** Opening Provided material block **

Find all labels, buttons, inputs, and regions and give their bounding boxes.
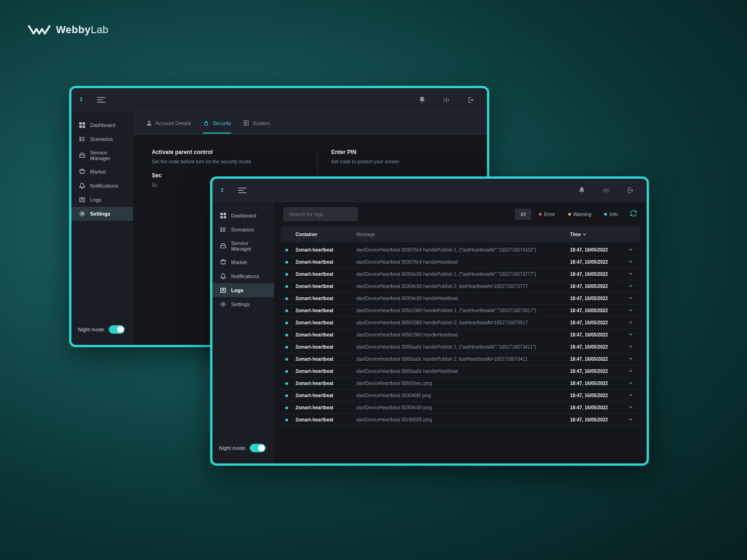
logout-icon[interactable] (622, 182, 638, 198)
expand-row-icon[interactable] (626, 247, 635, 253)
status-dot-icon (285, 320, 296, 325)
sidebar-item-dashboard[interactable]: Dashboard (71, 118, 133, 132)
expand-row-icon[interactable] (626, 259, 635, 265)
signal-icon[interactable] (438, 92, 454, 108)
brand-text: WebbyLab (56, 24, 108, 36)
menu-toggle-icon[interactable] (238, 188, 247, 193)
filter-dot-icon (604, 213, 607, 216)
col-message[interactable]: Message (356, 232, 570, 237)
log-time: 18:47, 16/05/2022 (570, 308, 626, 313)
log-container: 2smart-heartbeat (296, 259, 356, 265)
status-dot-icon (285, 381, 296, 386)
night-mode-row: Night mode (212, 439, 274, 457)
night-mode-label: Night mode (219, 445, 245, 451)
bell-icon[interactable] (574, 182, 590, 198)
expand-row-icon[interactable] (626, 332, 635, 338)
scenarios-icon (220, 226, 226, 233)
sidebar-item-logs[interactable]: Logs (71, 193, 133, 207)
log-container: 2smart-heartbeat (296, 247, 356, 252)
parent-control-title: Activate parent control (152, 149, 289, 155)
sidebar-item-market[interactable]: Market (212, 255, 274, 269)
expand-row-icon[interactable] (626, 308, 635, 314)
log-message: startDeviceHeartbeat 00561960 handlePubl… (356, 308, 570, 313)
expand-row-icon[interactable] (626, 296, 635, 301)
bell-icon[interactable] (414, 92, 430, 108)
sidebar-item-settings[interactable]: Settings (212, 297, 274, 311)
log-row[interactable]: 2smart-heartbeatstartDeviceHeartbeat 008… (281, 341, 640, 353)
expand-row-icon[interactable] (626, 284, 635, 289)
night-mode-toggle[interactable] (109, 325, 125, 334)
sidebar-item-label: Market (90, 169, 106, 175)
night-mode-toggle[interactable] (250, 444, 266, 452)
log-row[interactable]: 2smart-heartbeatstartDeviceHeartbeat 003… (281, 402, 640, 414)
tab-security[interactable]: Security (203, 112, 231, 133)
sidebar-item-scenarios[interactable]: Scenarios (71, 132, 133, 146)
tab-account-details[interactable]: Account Details (146, 112, 191, 133)
col-time[interactable]: Time (570, 232, 626, 237)
tab-label: Security (212, 120, 231, 126)
filter-label: Warning (573, 211, 592, 217)
sidebar-item-logs[interactable]: Logs (212, 283, 274, 297)
expand-row-icon[interactable] (626, 405, 635, 411)
service-manager-icon (220, 243, 226, 249)
topbar: 2 (212, 179, 647, 202)
market-icon (220, 259, 226, 266)
log-row[interactable]: 2smart-heartbeatstartDeviceHeartbeat 003… (281, 244, 640, 256)
log-row[interactable]: 2smart-heartbeatstartDeviceHeartbeat 005… (281, 305, 640, 317)
signal-icon[interactable] (598, 182, 614, 198)
expand-row-icon[interactable] (626, 357, 635, 362)
log-row[interactable]: 2smart-heartbeatstartDeviceHeartbeat 003… (281, 293, 640, 305)
log-time: 18:47, 16/05/2022 (570, 332, 626, 337)
expand-row-icon[interactable] (626, 381, 635, 386)
sidebar-item-notifications[interactable]: Notifications (212, 269, 274, 283)
col-container[interactable]: Container (296, 232, 356, 237)
log-row[interactable]: 2smart-heartbeatstartDeviceHeartbeat 005… (281, 317, 640, 329)
log-message: startDeviceHeartbeat 003076c4 handleHear… (356, 259, 570, 265)
search-input[interactable] (289, 211, 353, 217)
log-row[interactable]: 2smart-heartbeatstartDeviceHeartbeat 005… (281, 329, 640, 341)
expand-row-icon[interactable] (626, 272, 635, 277)
scenarios-icon (79, 136, 85, 142)
status-dot-icon (285, 284, 296, 289)
log-container: 2smart-heartbeat (296, 284, 356, 289)
filter-error[interactable]: Error (533, 209, 560, 220)
sidebar-item-service-manager[interactable]: Service Manager (71, 146, 133, 165)
log-row[interactable]: 2smart-heartbeatstartDeviceHeartbeat 00c… (281, 414, 640, 426)
filter-all[interactable]: All (515, 209, 532, 220)
filter-info[interactable]: Info (599, 209, 623, 220)
sidebar-item-label: Dashboard (231, 213, 256, 218)
sidebar-item-label: Settings (231, 301, 250, 307)
expand-row-icon[interactable] (626, 344, 635, 350)
log-row[interactable]: 2smart-heartbeatstartDeviceHeartbeat 008… (281, 353, 640, 365)
log-container: 2smart-heartbeat (296, 357, 356, 362)
log-row[interactable]: 2smart-heartbeatstartDeviceHeartbeat 005… (281, 378, 640, 390)
expand-row-icon[interactable] (626, 417, 635, 423)
menu-toggle-icon[interactable] (97, 97, 106, 103)
expand-row-icon[interactable] (626, 320, 635, 326)
logout-icon[interactable] (463, 92, 479, 108)
log-container: 2smart-heartbeat (296, 296, 356, 301)
log-row[interactable]: 2smart-heartbeatstartDeviceHeartbeat 003… (281, 280, 640, 293)
log-container: 2smart-heartbeat (296, 308, 356, 313)
sidebar-item-notifications[interactable]: Notifications (71, 179, 133, 193)
log-filters: AllErrorWarningInfo (515, 209, 623, 220)
settings-tabs: Account DetailsSecuritySystem (133, 112, 487, 135)
log-row[interactable]: 2smart-heartbeatstartDeviceHeartbeat 003… (281, 256, 640, 268)
search-box[interactable] (283, 207, 358, 221)
sidebar: DashboardScenariosService ManagerMarketN… (212, 202, 274, 463)
window-logs: 2 DashboardScenariosService ManagerMarke… (210, 176, 649, 466)
expand-row-icon[interactable] (626, 369, 635, 374)
refresh-icon[interactable] (630, 210, 637, 219)
expand-row-icon[interactable] (626, 393, 635, 399)
log-row[interactable]: 2smart-heartbeatstartDeviceHeartbeat 003… (281, 268, 640, 280)
sidebar-item-scenarios[interactable]: Scenarios (212, 223, 274, 237)
log-row[interactable]: 2smart-heartbeatstartDeviceHeartbeat 003… (281, 390, 640, 402)
sidebar-item-service-manager[interactable]: Service Manager (212, 237, 274, 255)
tab-system[interactable]: System (243, 112, 270, 133)
sidebar-item-settings[interactable]: Settings (71, 207, 133, 221)
sidebar-item-market[interactable]: Market (71, 165, 133, 179)
filter-warning[interactable]: Warning (563, 209, 597, 220)
log-row[interactable]: 2smart-heartbeatstartDeviceHeartbeat 008… (281, 365, 640, 378)
sidebar-item-dashboard[interactable]: Dashboard (212, 209, 274, 223)
log-time: 18:47, 16/05/2022 (570, 417, 626, 422)
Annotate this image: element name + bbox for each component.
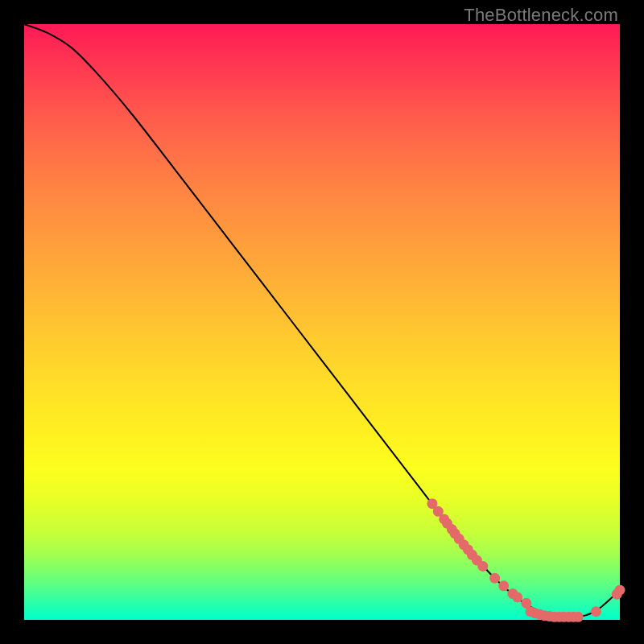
data-marker (512, 592, 522, 602)
data-marker (591, 606, 601, 617)
data-marker (498, 580, 509, 591)
chart-svg (24, 24, 620, 620)
data-marker (573, 612, 584, 622)
chart-container: TheBottleneck.com (0, 0, 644, 644)
watermark-text: TheBottleneck.com (464, 5, 618, 26)
data-marker (615, 585, 625, 596)
bottleneck-curve (24, 24, 620, 617)
data-marker (489, 573, 500, 584)
data-markers (427, 498, 625, 622)
data-marker (477, 561, 488, 572)
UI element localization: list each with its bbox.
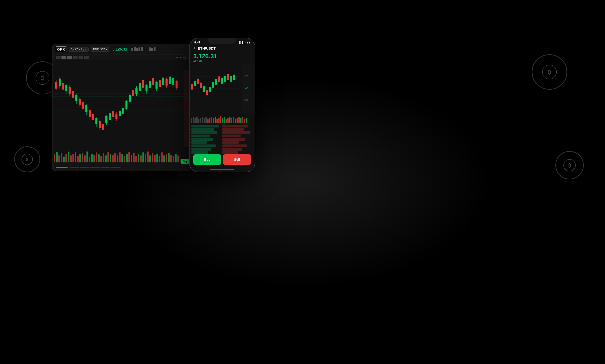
phone-pair-label: ETH/USDT [198,46,216,50]
bid-row-5 [192,138,213,141]
svg-rect-74 [136,88,138,94]
toolbar-btn-5[interactable] [79,56,83,59]
svg-rect-48 [92,114,94,120]
svg-rect-217 [236,118,238,123]
svg-text:$: $ [26,157,28,162]
svg-rect-143 [152,153,153,162]
back-button[interactable]: < [193,46,195,50]
svg-rect-196 [198,119,199,123]
svg-rect-82 [149,81,151,88]
svg-rect-133 [128,152,130,162]
svg-rect-30 [62,83,64,90]
svg-rect-212 [227,118,229,123]
svg-rect-12 [141,47,143,51]
toolbar-btn-1[interactable] [56,56,60,59]
bid-row-4 [192,135,210,137]
svg-rect-183 [227,74,229,80]
svg-rect-128 [117,156,118,163]
svg-rect-222 [246,118,247,123]
svg-rect-197 [200,118,201,123]
svg-rect-52 [99,121,101,128]
svg-rect-202 [209,118,211,123]
chart-scrollbar[interactable] [56,167,68,168]
buy-button[interactable]: Buy [193,154,221,165]
phone-price: 3,126.31 [193,53,251,60]
svg-rect-103 [58,156,60,163]
ask-row-3 [222,131,250,134]
toolbar-btn-4[interactable] [73,56,78,59]
svg-text:₿: ₿ [548,69,551,75]
svg-rect-50 [96,118,98,124]
svg-rect-38 [75,95,78,101]
svg-rect-107 [68,152,69,162]
svg-rect-88 [159,80,161,87]
scrollbar-track [69,167,79,168]
svg-rect-98 [176,81,178,88]
phone-header: < ETH/USDT [190,45,255,51]
pair-dropdown[interactable]: ETH/USDT ▾ [91,47,109,52]
tablet-device: OKX Spot Trading ▾ ETH/USDT ▾ 3,126.31 [52,44,203,171]
svg-rect-187 [233,75,235,80]
svg-rect-203 [211,117,212,123]
svg-rect-72 [132,90,134,96]
coin-btc-topright: ₿ [532,54,567,90]
svg-rect-150 [168,153,170,162]
svg-rect-13 [149,47,151,51]
svg-rect-210 [224,117,225,123]
svg-line-17 [185,58,186,59]
svg-rect-109 [72,154,74,162]
svg-rect-8 [131,48,133,51]
svg-rect-64 [119,111,121,116]
svg-text:₿: ₿ [568,163,571,168]
svg-rect-70 [129,95,131,102]
svg-rect-211 [225,119,227,123]
svg-rect-112 [79,154,81,163]
svg-rect-169 [206,90,208,95]
svg-rect-108 [70,156,72,163]
svg-rect-116 [89,156,91,162]
bid-row-1 [192,125,219,128]
coin-dollar-bottomleft: $ [14,146,40,172]
svg-rect-110 [75,153,76,162]
svg-rect-68 [125,101,128,109]
indicator-dropdown[interactable]: ▾ [180,56,181,59]
svg-rect-80 [146,85,148,91]
phone-volume [190,113,255,124]
svg-rect-121 [100,156,102,162]
svg-rect-90 [162,78,164,85]
spot-trading-dropdown[interactable]: Spot Trading ▾ [69,47,89,52]
svg-rect-32 [65,85,67,91]
svg-rect-220 [242,117,243,123]
svg-rect-213 [229,117,231,123]
timeframe-label[interactable]: M4 [175,56,178,59]
ask-row-5 [222,138,245,141]
svg-rect-167 [203,86,205,91]
svg-rect-120 [98,154,100,163]
sell-button[interactable]: Sell [223,154,251,165]
ask-row-4 [222,135,241,137]
svg-rect-114 [84,156,86,163]
home-bar [210,169,234,170]
svg-rect-10 [136,48,138,51]
svg-rect-193 [192,117,194,123]
toolbar-btn-3[interactable] [67,56,72,59]
bid-row-2 [192,128,214,131]
svg-rect-161 [194,81,196,86]
toolbar-btn-2[interactable] [61,56,66,59]
battery-icon: ▮▮ [247,41,250,44]
tablet-buy-btn[interactable]: Buy [180,159,190,164]
svg-rect-131 [124,156,125,162]
bid-row-8 [192,148,211,151]
okx-logo: OKX [56,47,66,52]
tablet-chart-area: 3,180 3,160 3,140 3,126 3,110 3,090 3,07… [53,60,203,147]
svg-rect-113 [82,153,83,162]
svg-rect-15 [154,47,155,51]
svg-rect-9 [134,47,136,51]
svg-rect-192 [191,118,192,123]
svg-rect-124 [107,152,109,162]
svg-rect-152 [173,156,174,162]
toolbar-btn-6[interactable] [84,56,89,59]
trade-buttons: Buy Sell [190,152,255,167]
phone-price-area: 3,126.31 +1.19% [190,51,255,64]
phone-orderbook [190,124,255,152]
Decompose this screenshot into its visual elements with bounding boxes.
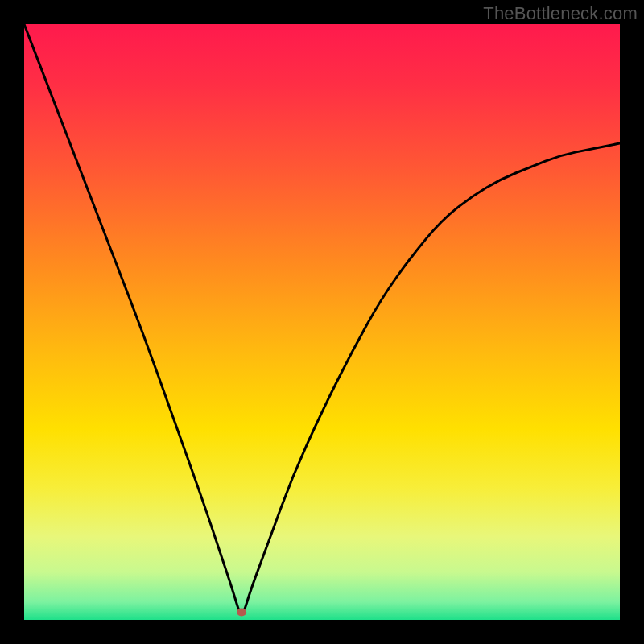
gradient-background <box>24 24 620 620</box>
watermark-text: TheBottleneck.com <box>483 3 638 24</box>
chart-frame: TheBottleneck.com <box>0 0 644 644</box>
plot-svg <box>24 24 620 620</box>
optimal-point-marker <box>237 608 246 616</box>
plot-area <box>24 24 620 620</box>
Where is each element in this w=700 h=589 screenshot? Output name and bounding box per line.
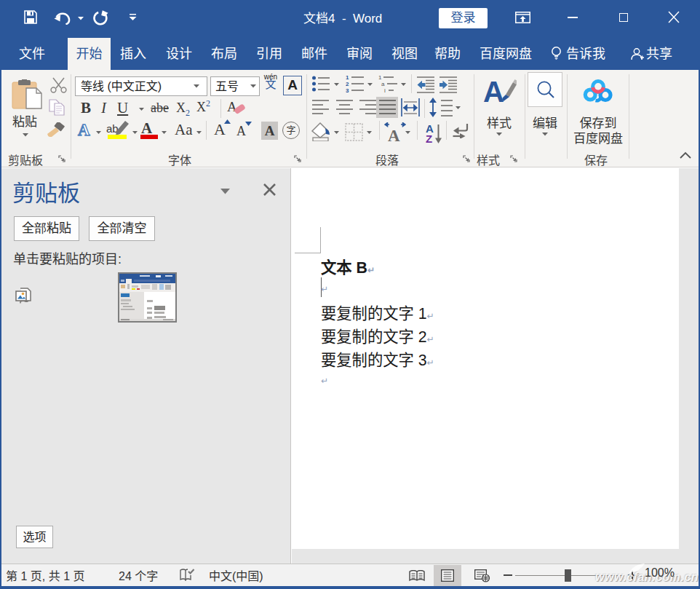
svg-text:a: a xyxy=(381,81,385,87)
svg-text:A: A xyxy=(483,77,504,104)
svg-text:2: 2 xyxy=(346,81,349,87)
svg-text:1: 1 xyxy=(346,74,349,81)
svg-text:Z: Z xyxy=(426,133,432,144)
svg-text:i: i xyxy=(384,87,386,93)
svg-text:3: 3 xyxy=(346,87,349,93)
svg-text:A: A xyxy=(388,127,400,142)
svg-text:1: 1 xyxy=(378,74,382,81)
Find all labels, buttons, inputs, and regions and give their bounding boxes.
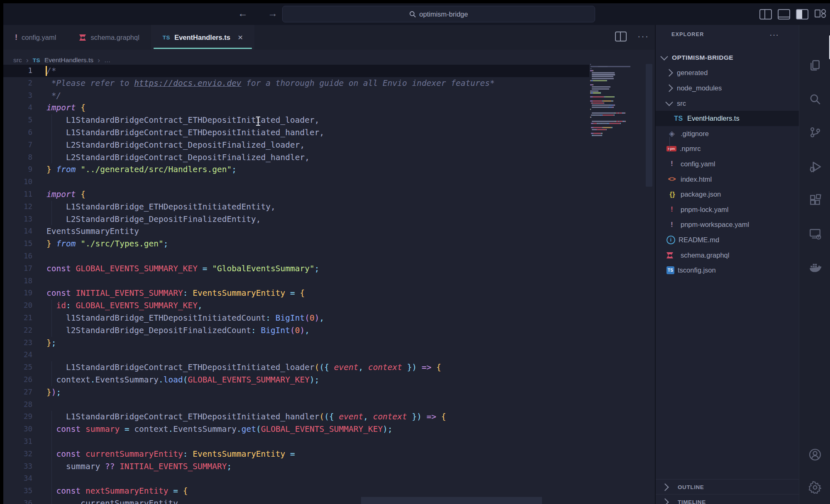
line-number[interactable]: 8 <box>3 151 32 164</box>
breadcrumb-symbol[interactable]: … <box>104 56 111 64</box>
code-line-24[interactable]: 24 <box>3 349 589 361</box>
code-line-28[interactable]: 28 <box>3 399 589 411</box>
file-tree-item-generated[interactable]: generated <box>656 66 810 81</box>
code-line-8[interactable]: 8 L2StandardBridgeContract_DepositFinali… <box>3 151 589 164</box>
account-icon[interactable] <box>809 448 821 463</box>
remote-explorer-icon[interactable] <box>809 228 821 242</box>
code-line-1[interactable]: 1/* <box>3 65 589 77</box>
file-tree-item-OPTIMISM-BRIDGE[interactable]: OPTIMISM-BRIDGE <box>656 50 806 66</box>
tab-config.yaml[interactable]: !config.yaml <box>3 25 68 50</box>
line-number[interactable]: 23 <box>3 337 32 349</box>
code-line-15[interactable]: 15} from "./src/Types.gen"; <box>3 238 589 250</box>
extensions-icon[interactable] <box>809 194 821 208</box>
line-number[interactable]: 28 <box>3 399 32 411</box>
forward-arrow[interactable]: → <box>266 7 280 19</box>
line-number[interactable]: 31 <box>3 436 32 448</box>
line-number[interactable]: 6 <box>3 127 32 139</box>
line-number[interactable]: 1 <box>3 65 32 77</box>
code-line-14[interactable]: 14EventsSummaryEntity <box>3 225 589 238</box>
customize-layout-icon[interactable] <box>815 10 826 17</box>
code-line-17[interactable]: 17const GLOBAL_EVENTS_SUMMARY_KEY = "Glo… <box>3 263 589 275</box>
files-icon[interactable] <box>809 59 821 73</box>
line-number[interactable]: 32 <box>3 448 32 460</box>
file-tree-item-index.html[interactable]: <>index.html <box>656 172 810 187</box>
line-number[interactable]: 7 <box>3 139 32 151</box>
run-debug-icon[interactable] <box>809 161 821 175</box>
line-number[interactable]: 4 <box>3 102 32 114</box>
line-number[interactable]: 20 <box>3 299 32 312</box>
line-number[interactable]: 13 <box>3 213 32 226</box>
vertical-scrollbar-thumb[interactable] <box>646 64 652 187</box>
line-number[interactable]: 27 <box>3 386 32 399</box>
breadcrumb-file[interactable]: EventHandlers.ts <box>44 56 93 64</box>
line-number[interactable]: 16 <box>3 250 32 263</box>
line-number[interactable]: 25 <box>3 361 32 374</box>
code-line-4[interactable]: 4import { <box>3 102 589 114</box>
code-line-25[interactable]: 25 L1StandardBridgeContract_ETHDepositIn… <box>3 361 589 374</box>
line-number[interactable]: 2 <box>3 77 32 90</box>
code-line-10[interactable]: 10 <box>3 176 589 188</box>
code-line-7[interactable]: 7 L2StandardBridgeContract_DepositFinali… <box>3 139 589 151</box>
docker-icon[interactable] <box>809 261 821 275</box>
settings-icon[interactable] <box>809 481 821 495</box>
section-outline[interactable]: OUTLINE <box>656 479 800 494</box>
code-line-13[interactable]: 13 L2StandardBridge_DepositFinalizedEnti… <box>3 213 589 226</box>
editor-more-actions-icon[interactable]: ··· <box>637 34 649 39</box>
doc-link[interactable]: https://docs.envio.dev <box>134 78 241 88</box>
code-line-34[interactable]: 34 <box>3 472 589 485</box>
toggle-primary-sidebar-icon[interactable] <box>759 9 772 19</box>
line-number[interactable]: 24 <box>3 349 32 361</box>
line-number[interactable]: 19 <box>3 287 32 299</box>
file-tree-item-pnpm-lock.yaml[interactable]: !pnpm-lock.yaml <box>656 202 810 217</box>
code-line-30[interactable]: 30 const summary = context.EventsSummary… <box>3 423 589 436</box>
code-editor[interactable]: 1/*2 *Please refer to https://docs.envio… <box>3 65 589 504</box>
breadcrumb-src[interactable]: src <box>13 56 22 64</box>
code-line-31[interactable]: 31 <box>3 436 589 448</box>
section-timeline[interactable]: TIMELINE <box>656 494 800 504</box>
search-icon[interactable] <box>809 93 821 107</box>
code-line-29[interactable]: 29 L1StandardBridgeContract_ETHDepositIn… <box>3 411 589 423</box>
file-tree-item-package.json[interactable]: { }package.json <box>656 187 810 202</box>
line-number[interactable]: 34 <box>3 472 32 485</box>
code-line-9[interactable]: 9} from "../generated/src/Handlers.gen"; <box>3 163 589 176</box>
code-line-32[interactable]: 32 const currentSummaryEntity: EventsSum… <box>3 448 589 460</box>
code-line-18[interactable]: 18 <box>3 275 589 287</box>
code-line-12[interactable]: 12 L1StandardBridge_ETHDepositInitiatedE… <box>3 201 589 213</box>
code-line-35[interactable]: 35 const nextSummaryEntity = { <box>3 485 589 497</box>
file-tree-item-.npmrc[interactable]: npm.npmrc <box>656 141 810 157</box>
line-number[interactable]: 17 <box>3 263 32 275</box>
file-tree-item-.gitignore[interactable]: ◈.gitignore <box>656 126 810 141</box>
close-tab-icon[interactable]: × <box>238 32 243 42</box>
explorer-more-actions-icon[interactable]: ··· <box>769 30 779 39</box>
line-number[interactable]: 26 <box>3 374 32 386</box>
code-line-6[interactable]: 6 L1StandardBridgeContract_ETHDepositIni… <box>3 127 589 139</box>
line-number[interactable]: 9 <box>3 163 32 176</box>
file-tree-item-config.yaml[interactable]: !config.yaml <box>656 156 810 172</box>
code-line-23[interactable]: 23}; <box>3 337 589 349</box>
file-tree-item-EventHandlers.ts[interactable]: TSEventHandlers.ts <box>656 111 817 126</box>
line-number[interactable]: 14 <box>3 225 32 238</box>
tab-EventHandlers.ts[interactable]: TSEventHandlers.ts× <box>151 25 254 50</box>
code-line-3[interactable]: 3 */ <box>3 90 589 102</box>
line-number[interactable]: 12 <box>3 201 32 213</box>
minimap[interactable] <box>590 64 647 147</box>
tab-schema.graphql[interactable]: schema.graphql <box>68 25 151 50</box>
file-tree-item-tsconfig.json[interactable]: TStsconfig.json <box>656 263 810 278</box>
code-line-33[interactable]: 33 summary ?? INITIAL_EVENTS_SUMMARY; <box>3 460 589 473</box>
line-number[interactable]: 11 <box>3 188 32 201</box>
line-number[interactable]: 18 <box>3 275 32 287</box>
code-line-16[interactable]: 16 <box>3 250 589 263</box>
code-line-19[interactable]: 19const INITIAL_EVENTS_SUMMARY: EventsSu… <box>3 287 589 299</box>
code-line-5[interactable]: 5 L1StandardBridgeContract_ETHDepositIni… <box>3 114 589 127</box>
source-control-icon[interactable] <box>809 126 821 140</box>
toggle-secondary-sidebar-icon[interactable] <box>796 9 808 19</box>
back-arrow[interactable]: ← <box>236 7 250 19</box>
line-number[interactable]: 33 <box>3 460 32 473</box>
toggle-panel-icon[interactable] <box>778 9 790 19</box>
file-tree-item-pnpm-workspace.yaml[interactable]: !pnpm-workspace.yaml <box>656 217 810 233</box>
file-tree-item-README.md[interactable]: iREADME.md <box>656 232 810 248</box>
line-number[interactable]: 15 <box>3 238 32 250</box>
line-number[interactable]: 21 <box>3 312 32 324</box>
line-number[interactable]: 3 <box>3 90 32 102</box>
line-number[interactable]: 35 <box>3 485 32 497</box>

** Closing Provided material block **

* Instructions to follow: Above are some records; copy each line there that contains "explorer".

* Exercise answer:
remote-explorer-icon[interactable] <box>809 228 821 242</box>
explorer-more-actions-icon[interactable]: ··· <box>769 30 779 39</box>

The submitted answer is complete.